Published online Oct 14, 2022. doi: 10.3748/wjg.v28.i38.5626
Peer-review started: June 9, 2022
First decision: August 1, 2022
Revised: August 19, 2022
Accepted: September 21, 2022
Article in press: September 21, 2022
Published online: October 14, 2022
At present, there is insufficient medical evidence to determine whether adjuvant chemotherapy is necessary for T2N0M0 gastric cancer.
To obtain a risk score to assess the need for adjuvant chemotherapy in patients with T2N0M0 gastric cancer.
We identified 325 patients with pathological T2N0M0 stage primary gastric cancer at the National Cancer Center between 2011 and 2018. Univariate and multivariate Cox regression analyses were performed to predict factors affecting prognosis. Vascular invasion, tumor site, and body mass index were assessed, and a scoring system was established. We compared the survival outcomes and benefits of adjuvant chemotherapy between the different subgroups.

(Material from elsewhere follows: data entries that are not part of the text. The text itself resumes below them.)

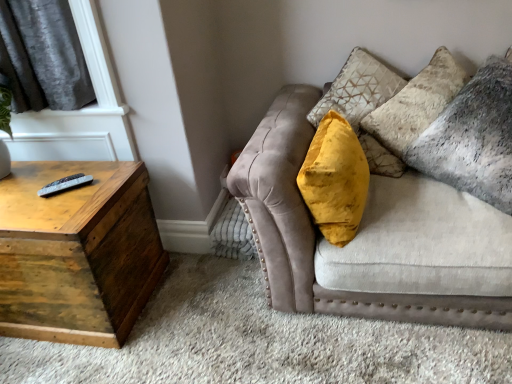 Locate an element on the screen. Image resolution: width=512 pixels, height=384 pixels. blank space situated above wooden trunk at left (from a real-world perspective) is located at coordinates (44, 196). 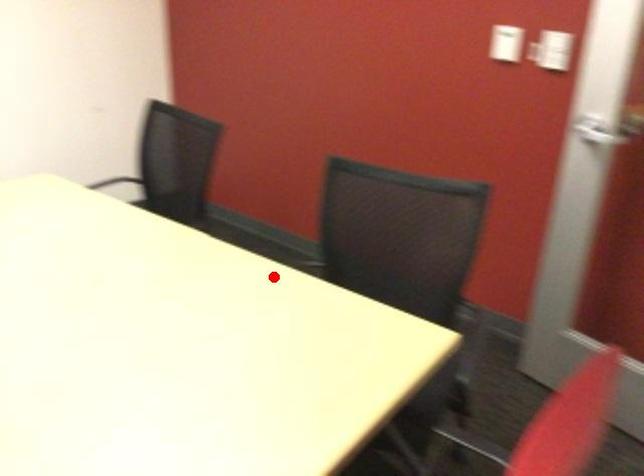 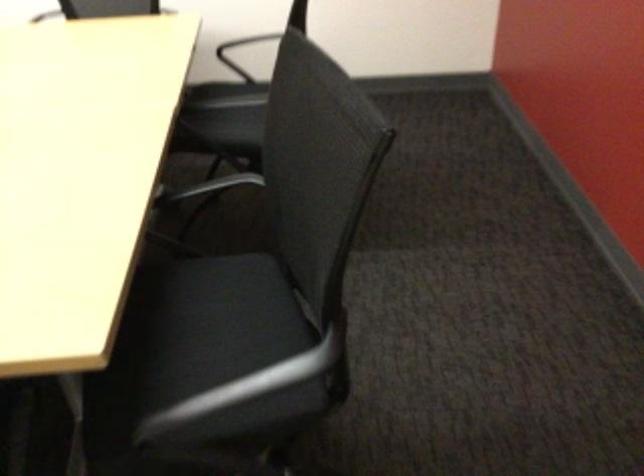 Question: I am providing you with two images of the same scene from different viewpoints. Given a red point in image1, look at the same physical point in image2. Is it:

Choices:
 (A) Closer to the viewpoint
 (B) Farther from the viewpoint

Answer: (A) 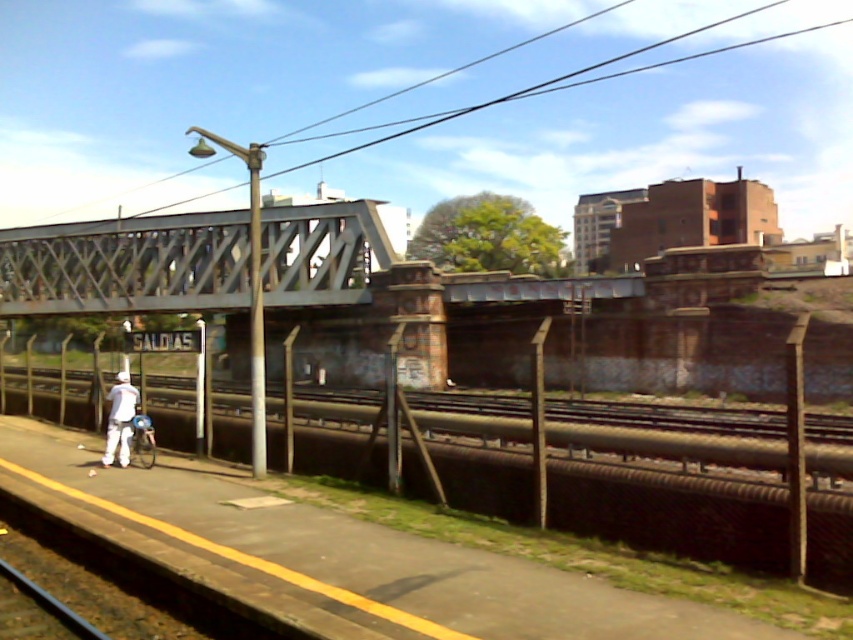 Question: Is metallic gray bridge at upper center wider than white matte pants at lower left?

Choices:
 (A) no
 (B) yes

Answer: (B)

Question: Does metallic gray bridge at upper center appear on the right side of white matte pants at lower left?

Choices:
 (A) no
 (B) yes

Answer: (A)

Question: Can you confirm if smooth metal rail at center is positioned below metallic gray bridge at upper center?

Choices:
 (A) no
 (B) yes

Answer: (B)

Question: Among these points, which one is nearest to the camera?

Choices:
 (A) (737, 536)
 (B) (109, 454)
 (C) (120, 304)

Answer: (A)

Question: Which object is closer to the camera taking this photo?

Choices:
 (A) white matte pants at lower left
 (B) metallic gray bridge at upper center

Answer: (A)

Question: Which object is farther from the camera taking this photo?

Choices:
 (A) smooth metal rail at center
 (B) white matte pants at lower left
 (C) metallic gray bridge at upper center

Answer: (C)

Five-year survival rates of the score 0, 1, 2, and 3 groups were 92%, 95%, 80%, and 50%, respectively (P < 0.001). In the score 2-3 group, five-year survival rates for patients in the adjuvant chemotherapy group and postoperative observation group were 95% and 61%, respectively (P = 0.021).
For patients with T2N0M0 stage gastric cancer and two or more risk factors, adjuvant chemotherapy after D2 gastrectomy may have a survival benefit.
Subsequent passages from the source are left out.